Art. 8.Artikel 195quinquies van hetzelfde decreet, ingevoegd bij decreet van 13 juli 2001, wordt vervangen door wat volgt : «
Artikel 195quinquies.De in de artikelen 145bis en 195bis, eerste lid, 3°, vermelde voorwaarde dat de werken en handelingen gebeuren aan een bestaand vergund of vergund geacht gebouw geldt niet voor vergunningsaanvragen, ingediend vóór 1 februari 2003, voor zover de aanvrager kan aantonen dat de werken of handelingen worden of zijn uitgevoerd aan een gebouw dat bij de aanvang van de werken bestond en geheel of gedeeltelijk vergund was of werd geacht. »
Art. 9.Aan artikel 51, derde lid, van het decreet betreffende de ruimtelijke ordening, gecoördineerd op 22 oktober 1996, wordt een tweede zin toegevoegd die luidt als volgt : « Wanneer de aanvraag betrekking heeft op werken, handelingen of wijzigingen zoals bedoeld in artikel 158 van het decreet van 18 mei 1999 houdende de organisatie van de ruimtelijke ordening dan vermeldt de aanvrager nauwkeurig welke werken, handelingen of wijzigingen eventueel werden uitgevoerd, verricht of voortgezet zonder vergunning en voor welke van die werken, handelingen of wijzigingen een stedenbouwkundige vergunning wordt aangevraagd. »
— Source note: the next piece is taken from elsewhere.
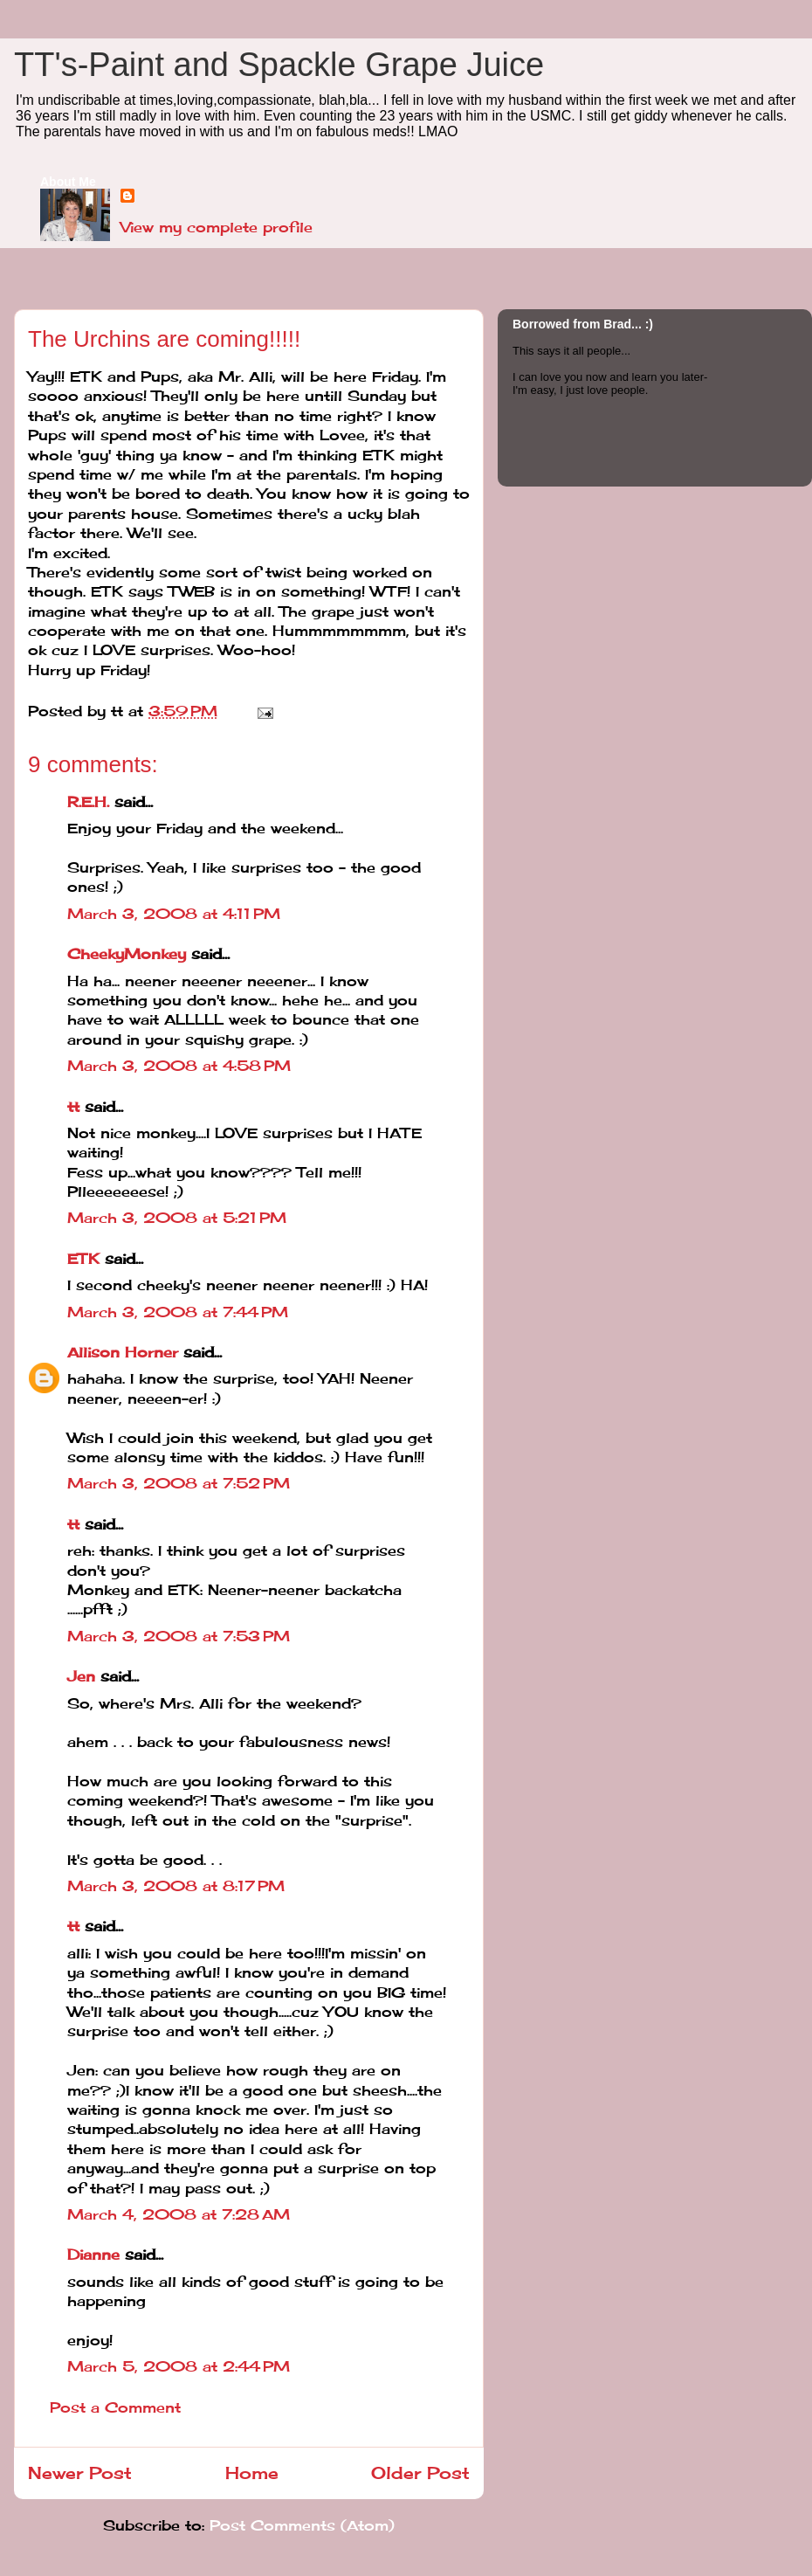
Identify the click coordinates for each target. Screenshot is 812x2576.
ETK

Art. 10.Dit decreet treedt in werking op de dag van de bekendmaking ervan in het Belgisch Staatsblad.
Kondigen dit decreet af, bevelen dat het in het Belgisch Staatsblad zal worden bekendgemaakt.
Brussel, 8 maart 2002.
De minister-president van de Vlaamse regering, P. DEWAEL De Vlaamse minister van Financiën en Begroting, Innovatie, Media en Ruimtelijke Ordening, D. VAN MECHELEN _______ Nota (1) Zitting 2001-2002. Stukken. - Ontwerp van decreet, 968 - Nr. 1. - Amendement, 968 - Nr. 2. - Verslag, 968 - Nr.3 + Erratum. - Amendementen, 968 - Nr. 4. - Tekst aangenomen door de plenaire vergadering, 968 - Nr. 5 + Erratum.
Handelingen. - Bespreking en aanneming. Middagvergadering van 27 februari 2002.